My Django app has a Person table, which contains the following text in a field named "details":
我的Django应用程序有一个Person表,它在名为“details”的字段中包含以下文本:
<script>alert('Hello');</script>
When I call PersonForm.details in my template, the page renders the <script> accordingly (a.k.a., an alert with the word "Hello" is displayed). I'm confused by this behavior because I always thought Django 1.0 autoescaped template content by default.

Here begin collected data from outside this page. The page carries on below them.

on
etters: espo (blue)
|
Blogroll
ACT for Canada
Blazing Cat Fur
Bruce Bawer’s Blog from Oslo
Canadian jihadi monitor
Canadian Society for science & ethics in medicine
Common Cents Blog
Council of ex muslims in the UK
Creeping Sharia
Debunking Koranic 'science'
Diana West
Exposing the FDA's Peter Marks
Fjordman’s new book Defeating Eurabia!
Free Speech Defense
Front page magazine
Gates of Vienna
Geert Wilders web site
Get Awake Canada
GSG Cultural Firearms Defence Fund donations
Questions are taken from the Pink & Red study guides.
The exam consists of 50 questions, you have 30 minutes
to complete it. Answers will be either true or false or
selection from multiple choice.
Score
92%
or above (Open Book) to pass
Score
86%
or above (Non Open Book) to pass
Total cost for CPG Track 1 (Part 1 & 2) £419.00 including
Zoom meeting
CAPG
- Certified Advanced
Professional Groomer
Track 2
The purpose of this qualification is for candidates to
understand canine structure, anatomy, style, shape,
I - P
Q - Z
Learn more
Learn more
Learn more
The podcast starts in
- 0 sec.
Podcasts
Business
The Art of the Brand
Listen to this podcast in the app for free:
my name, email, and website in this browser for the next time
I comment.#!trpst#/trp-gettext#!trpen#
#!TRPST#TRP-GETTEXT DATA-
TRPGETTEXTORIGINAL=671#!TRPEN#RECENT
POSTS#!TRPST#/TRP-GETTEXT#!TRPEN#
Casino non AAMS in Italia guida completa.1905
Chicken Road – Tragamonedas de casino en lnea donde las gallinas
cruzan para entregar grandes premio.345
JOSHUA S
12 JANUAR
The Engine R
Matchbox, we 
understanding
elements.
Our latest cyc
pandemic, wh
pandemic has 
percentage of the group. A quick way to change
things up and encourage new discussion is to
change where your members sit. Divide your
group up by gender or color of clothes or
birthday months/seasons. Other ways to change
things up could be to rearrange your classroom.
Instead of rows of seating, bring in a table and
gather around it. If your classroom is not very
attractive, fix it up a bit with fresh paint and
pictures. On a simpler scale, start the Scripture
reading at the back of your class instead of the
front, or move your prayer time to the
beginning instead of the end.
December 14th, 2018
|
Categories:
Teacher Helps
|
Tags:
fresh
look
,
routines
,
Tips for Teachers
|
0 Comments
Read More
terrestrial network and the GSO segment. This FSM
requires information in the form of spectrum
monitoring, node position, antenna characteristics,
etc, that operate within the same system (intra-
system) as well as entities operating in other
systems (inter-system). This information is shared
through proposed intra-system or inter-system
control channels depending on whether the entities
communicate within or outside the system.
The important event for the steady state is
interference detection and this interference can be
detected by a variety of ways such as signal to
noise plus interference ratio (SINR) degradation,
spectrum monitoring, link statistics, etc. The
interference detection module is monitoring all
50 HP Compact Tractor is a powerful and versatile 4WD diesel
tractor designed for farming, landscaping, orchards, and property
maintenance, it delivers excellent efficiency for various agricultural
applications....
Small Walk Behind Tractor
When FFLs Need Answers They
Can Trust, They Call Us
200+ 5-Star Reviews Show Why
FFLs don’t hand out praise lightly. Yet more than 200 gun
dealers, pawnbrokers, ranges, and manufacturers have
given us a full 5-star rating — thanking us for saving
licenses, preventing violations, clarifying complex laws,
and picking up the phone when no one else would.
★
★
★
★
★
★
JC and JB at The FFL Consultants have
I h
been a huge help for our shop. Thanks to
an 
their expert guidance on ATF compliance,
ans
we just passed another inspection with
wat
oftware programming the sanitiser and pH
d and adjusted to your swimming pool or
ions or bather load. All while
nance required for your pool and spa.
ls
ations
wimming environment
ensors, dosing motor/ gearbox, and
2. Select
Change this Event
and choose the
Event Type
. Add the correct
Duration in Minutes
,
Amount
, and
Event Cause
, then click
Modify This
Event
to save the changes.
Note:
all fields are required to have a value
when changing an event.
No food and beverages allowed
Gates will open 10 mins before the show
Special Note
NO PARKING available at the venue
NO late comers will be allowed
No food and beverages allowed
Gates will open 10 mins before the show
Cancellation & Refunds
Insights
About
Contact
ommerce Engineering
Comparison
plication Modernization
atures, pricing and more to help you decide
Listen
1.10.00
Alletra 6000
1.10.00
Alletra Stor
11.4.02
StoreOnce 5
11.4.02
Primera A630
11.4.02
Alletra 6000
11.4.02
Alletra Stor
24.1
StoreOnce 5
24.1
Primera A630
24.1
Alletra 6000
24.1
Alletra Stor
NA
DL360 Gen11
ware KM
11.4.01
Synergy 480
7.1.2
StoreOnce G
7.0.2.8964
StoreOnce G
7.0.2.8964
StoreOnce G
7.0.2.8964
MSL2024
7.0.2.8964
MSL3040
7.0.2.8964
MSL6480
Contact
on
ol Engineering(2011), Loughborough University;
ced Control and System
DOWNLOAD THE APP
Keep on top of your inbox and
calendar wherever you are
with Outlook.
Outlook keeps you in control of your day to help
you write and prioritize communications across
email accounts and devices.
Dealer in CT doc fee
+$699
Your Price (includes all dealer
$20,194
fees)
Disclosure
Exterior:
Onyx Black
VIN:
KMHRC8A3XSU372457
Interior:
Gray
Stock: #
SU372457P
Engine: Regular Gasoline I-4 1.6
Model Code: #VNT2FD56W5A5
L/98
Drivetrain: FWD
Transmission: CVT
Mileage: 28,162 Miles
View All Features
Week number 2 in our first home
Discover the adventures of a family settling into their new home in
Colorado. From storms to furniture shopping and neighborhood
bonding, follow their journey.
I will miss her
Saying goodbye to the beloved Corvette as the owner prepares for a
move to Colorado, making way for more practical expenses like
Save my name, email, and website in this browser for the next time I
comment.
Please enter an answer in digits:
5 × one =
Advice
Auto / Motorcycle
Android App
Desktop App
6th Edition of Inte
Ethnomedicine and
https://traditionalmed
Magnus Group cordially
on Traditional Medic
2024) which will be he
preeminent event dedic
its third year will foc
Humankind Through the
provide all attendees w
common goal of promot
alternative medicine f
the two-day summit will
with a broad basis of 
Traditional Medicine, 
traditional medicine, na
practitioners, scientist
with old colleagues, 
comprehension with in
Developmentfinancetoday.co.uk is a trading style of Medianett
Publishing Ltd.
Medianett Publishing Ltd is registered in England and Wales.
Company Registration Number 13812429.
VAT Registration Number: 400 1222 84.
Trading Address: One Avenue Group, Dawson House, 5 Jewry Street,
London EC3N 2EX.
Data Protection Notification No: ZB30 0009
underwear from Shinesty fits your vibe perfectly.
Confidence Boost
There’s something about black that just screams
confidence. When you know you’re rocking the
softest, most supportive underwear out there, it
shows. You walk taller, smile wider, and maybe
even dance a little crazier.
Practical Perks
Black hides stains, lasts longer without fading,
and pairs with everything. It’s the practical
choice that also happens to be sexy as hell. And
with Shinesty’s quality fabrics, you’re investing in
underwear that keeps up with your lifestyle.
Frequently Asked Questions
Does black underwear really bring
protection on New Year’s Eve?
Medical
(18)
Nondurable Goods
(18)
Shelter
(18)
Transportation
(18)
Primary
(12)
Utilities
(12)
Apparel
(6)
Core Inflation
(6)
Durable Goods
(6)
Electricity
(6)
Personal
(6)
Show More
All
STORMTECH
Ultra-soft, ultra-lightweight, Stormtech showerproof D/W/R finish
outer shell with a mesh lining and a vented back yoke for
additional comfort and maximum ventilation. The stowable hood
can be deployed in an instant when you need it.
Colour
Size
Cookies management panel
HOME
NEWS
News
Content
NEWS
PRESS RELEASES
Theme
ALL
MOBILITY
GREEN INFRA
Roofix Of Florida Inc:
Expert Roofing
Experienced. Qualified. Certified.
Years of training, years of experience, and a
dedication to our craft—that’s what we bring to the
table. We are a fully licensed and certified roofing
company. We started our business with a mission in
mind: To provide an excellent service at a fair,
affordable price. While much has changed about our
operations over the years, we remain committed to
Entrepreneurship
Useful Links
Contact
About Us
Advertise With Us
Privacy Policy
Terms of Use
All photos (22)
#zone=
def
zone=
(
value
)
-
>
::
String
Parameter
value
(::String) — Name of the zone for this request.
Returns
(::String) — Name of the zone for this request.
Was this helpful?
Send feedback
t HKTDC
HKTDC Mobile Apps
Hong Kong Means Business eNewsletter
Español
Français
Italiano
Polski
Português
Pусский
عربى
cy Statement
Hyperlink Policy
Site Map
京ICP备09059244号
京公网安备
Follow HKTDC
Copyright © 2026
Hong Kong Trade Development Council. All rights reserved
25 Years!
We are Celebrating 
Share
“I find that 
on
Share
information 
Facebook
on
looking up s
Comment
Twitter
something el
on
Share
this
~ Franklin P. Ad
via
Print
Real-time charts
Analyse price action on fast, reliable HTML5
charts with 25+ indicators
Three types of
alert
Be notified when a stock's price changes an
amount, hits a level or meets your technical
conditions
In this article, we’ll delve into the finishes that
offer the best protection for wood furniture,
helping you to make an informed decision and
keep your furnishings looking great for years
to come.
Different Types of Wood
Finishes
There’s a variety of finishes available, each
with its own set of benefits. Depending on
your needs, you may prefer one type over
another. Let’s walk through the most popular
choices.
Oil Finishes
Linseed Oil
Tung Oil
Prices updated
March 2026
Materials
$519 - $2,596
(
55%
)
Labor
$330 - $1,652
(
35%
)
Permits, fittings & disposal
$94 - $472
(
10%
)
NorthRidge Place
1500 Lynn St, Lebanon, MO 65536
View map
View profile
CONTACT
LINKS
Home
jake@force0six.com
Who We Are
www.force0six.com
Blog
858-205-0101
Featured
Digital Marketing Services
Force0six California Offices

当我在模板中调用PersonForm.details时,页面会相应地呈现
Any idea what may be going on here?
知道这里可能会发生什么吗?
UPDATE: Here's the snippet from my template. Nothing terribly sexy:
更新:这是我的模板的片段。没有什么非常性感的:
{{ person_form.details }}
UPDATE 2: I have tried "escape", "force-escape", and "escapejs". None of these work.
更新2:我尝试过“逃避”,“强制逃脱”和“逃避”。这些都不起作用。
2 个解决方案
#1
4
You need to mark the values as | safe I think (I'm guessing that you're filling in the value from the database here(?)):
您需要将值标记为|安全我认为(我猜你在这里填写数据库的值(?)):
{{ value|safe }}
Could you post a sample of the template? Might make it easier to see what's wrong
你能发一个模板样本吗?可能会更容易看出什么是错的
[Edit] ..or are you saying that you want it to escape the values (make them safe)? Have you tried manually escaping the field:
[编辑] ..或者你是说你希望它逃避价值(让他们安全)?您是否尝试过手动转义字段:
{{ value|escape }}
[Edit2] Maybe escapejs from the Django Project docs is relevent:
[Edit2]也许来自Django Project docs的escapejs是相关的:
escapejs
New in Django 1.0.
Escapes characters for use in JavaScript strings. This does not make the string safe for use in HTML, but does protect you from syntax errors when using templates to generate JavaScript/JSON.
[Edit3] What about force_escape:
[Edit3] force_escape怎么样:
{{ value|force_escape }}
...and I know it's an obvious one, but you're absolutely certain you've not got any caching going on in your browser? I've tripped over that one a few times myself ;-)
...而且我知道这是显而易见的,但你绝对肯定你的浏览器没有进行任何缓存?我自己绊过那一次;-)
#2
0
Found the problem. The JSON string I'm using to render data to some Ext widgets is the culprit. Big thanks to Jon Cage. Answer accepted despite the problem being caused by another source.
发现了问题。我用来将数据呈现给某些Ext小部件的JSON字符串是罪魁祸首。非常感谢Jon Cage。尽管问题是由另一个来源引起的,但接受了答案。
#1
4
You need to mark the values as | safe I think (I'm guessing that you're filling in the value from the database here(?)):
您需要将值标记为|安全我认为(我猜你在这里填写数据库的值(?)):
{{ value|safe }}
Could you post a sample of the template? Might make it easier to see what's wrong
你能发一个模板样本吗?可能会更容易看出什么是错的
[Edit] ..or are you saying that you want it to escape the values (make them safe)? Have you tried manually escaping the field:
[编辑] ..或者你是说你希望它逃避价值(让他们安全)?您是否尝试过手动转义字段:
{{ value|escape }}
[Edit2] Maybe escapejs from the Django Project docs is relevent:
[Edit2]也许来自Django Project docs的escapejs是相关的:
escapejs
New in Django 1.0.
Escapes characters for use in JavaScript strings. This does not make the string safe for use in HTML, but does protect you from syntax errors when using templates to generate JavaScript/JSON.
[Edit3] What about force_escape:
[Edit3] force_escape怎么样:
{{ value|force_escape }}
...and I know it's an obvious one, but you're absolutely certain you've not got any caching going on in your browser? I've tripped over that one a few times myself ;-)
...而且我知道这是显而易见的,但你绝对肯定你的浏览器没有进行任何缓存?我自己绊过那一次;-)
#2
0
Found the problem. The JSON string I'm using to render data to some Ext widgets is the culprit. Big thanks to Jon Cage. Answer accepted despite the problem being caused by another source.
发现了问题。我用来将数据呈现给某些Ext小部件的JSON字符串是罪魁祸首。非常感谢Jon Cage。尽管问题是由另一个来源引起的,但接受了答案。